Una vittoria che non fu del singolo, ma della collettività.
E’
interessante indagare, a tal proposito, il segno gestuale delle dita
“a V”, che simbolicamente carico di significato, ha mutato la sua
accezione nel corso del tempo. Si pensi che, prima di diventare segno
di “vincita”, sul finire dell’ottocento la sua ostensione
derivava dal fatto che i francesi avessero
l’abitudine di tagliare ai prigionieri inglesi le dita che
servivano per tirare con l’arco.
Ma la vittoria ha sempre due
facce. Per uno che vince c’è la controparte che perde. E se la
vittoria d’Alì fu una vittoria collettiva, la probabile perdita di
un altro Alì, un Alì arabo, appena ventenne, rischia di mostrarsi
come una perdita mondiale.
Ali Mohammed Baqir al-Nimr.
Reato: aver
partecipato ad una delle tante manifestazioni della primavera araba.
Quindi sommossa, incitamento alla rivoluzione, vilipedio contro il Re
dell’Arabia Saudita. In due parole: aver espresso un desiderio
di libertà, un’esigenza primaria che sta diventando, invece, una
condizione primitiva.
Viene arrestato nel febbraio del 2012 per dei
reati compiuti nel 2011 – quando aveva 17 anni – durante la
primavera araba.
Nella cella viene torturato, finché il dolore non è
tanto forte da mischiarsi col sapore del sangue pesto tra i denti.

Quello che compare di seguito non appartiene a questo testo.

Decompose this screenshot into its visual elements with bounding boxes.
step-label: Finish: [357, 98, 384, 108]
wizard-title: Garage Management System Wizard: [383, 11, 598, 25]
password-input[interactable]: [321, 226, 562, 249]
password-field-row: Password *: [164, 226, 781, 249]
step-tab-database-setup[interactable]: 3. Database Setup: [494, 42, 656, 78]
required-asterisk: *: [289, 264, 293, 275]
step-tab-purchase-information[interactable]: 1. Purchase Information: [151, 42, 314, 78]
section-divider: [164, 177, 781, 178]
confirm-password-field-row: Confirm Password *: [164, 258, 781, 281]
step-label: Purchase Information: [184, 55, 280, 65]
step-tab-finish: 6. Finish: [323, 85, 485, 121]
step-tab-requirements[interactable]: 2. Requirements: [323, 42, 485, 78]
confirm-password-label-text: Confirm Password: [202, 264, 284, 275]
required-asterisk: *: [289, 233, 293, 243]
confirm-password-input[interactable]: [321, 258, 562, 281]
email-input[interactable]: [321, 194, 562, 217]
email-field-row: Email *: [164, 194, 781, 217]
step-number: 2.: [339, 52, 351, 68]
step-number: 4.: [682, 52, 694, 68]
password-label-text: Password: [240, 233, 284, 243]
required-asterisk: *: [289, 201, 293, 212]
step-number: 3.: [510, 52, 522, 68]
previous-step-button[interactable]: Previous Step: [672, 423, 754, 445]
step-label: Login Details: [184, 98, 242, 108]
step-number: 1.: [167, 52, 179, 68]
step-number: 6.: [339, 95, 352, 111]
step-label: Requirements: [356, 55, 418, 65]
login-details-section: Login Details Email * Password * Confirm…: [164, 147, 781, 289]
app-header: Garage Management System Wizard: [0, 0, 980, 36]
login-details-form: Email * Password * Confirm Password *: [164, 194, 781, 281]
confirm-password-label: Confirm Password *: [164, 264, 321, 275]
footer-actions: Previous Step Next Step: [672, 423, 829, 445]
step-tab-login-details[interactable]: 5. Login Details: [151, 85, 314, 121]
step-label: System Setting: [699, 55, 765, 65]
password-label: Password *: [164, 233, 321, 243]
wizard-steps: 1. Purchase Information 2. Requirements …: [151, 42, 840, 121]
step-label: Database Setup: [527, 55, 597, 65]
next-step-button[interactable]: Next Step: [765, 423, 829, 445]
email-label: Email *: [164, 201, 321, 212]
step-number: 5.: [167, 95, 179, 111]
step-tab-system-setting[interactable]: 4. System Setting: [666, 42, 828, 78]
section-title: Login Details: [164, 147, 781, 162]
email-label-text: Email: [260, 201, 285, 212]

Ali confessa reati che non ha commesso.
Pena: condanna a morte. Prima
decapitato e poi crocifisso in pubblica piazza. La stessa sorte che
ad altri, prima di lui, è già toccata. Viene in mente la frase
d’apertura di Sarban, che inizia il suo romanzo “Il
richiamo del corno” con l’espressione: “E’ il terrore ad
essere indescrivibile”.
In questa frase, Sarban, spiega nel corso
del romanzo, che non c’è terrore più lancinante che quello di
essere cacciati come prede. E mentre ci fu un Alì che rappresentò
l’onestà del combattimento, della lotta e il senso della vittoria,
oggi ce n’è un altro che rischia di diventare un’icone come la
statua acefala di Samotracia. C’è un Alì dentro ognuno di noi.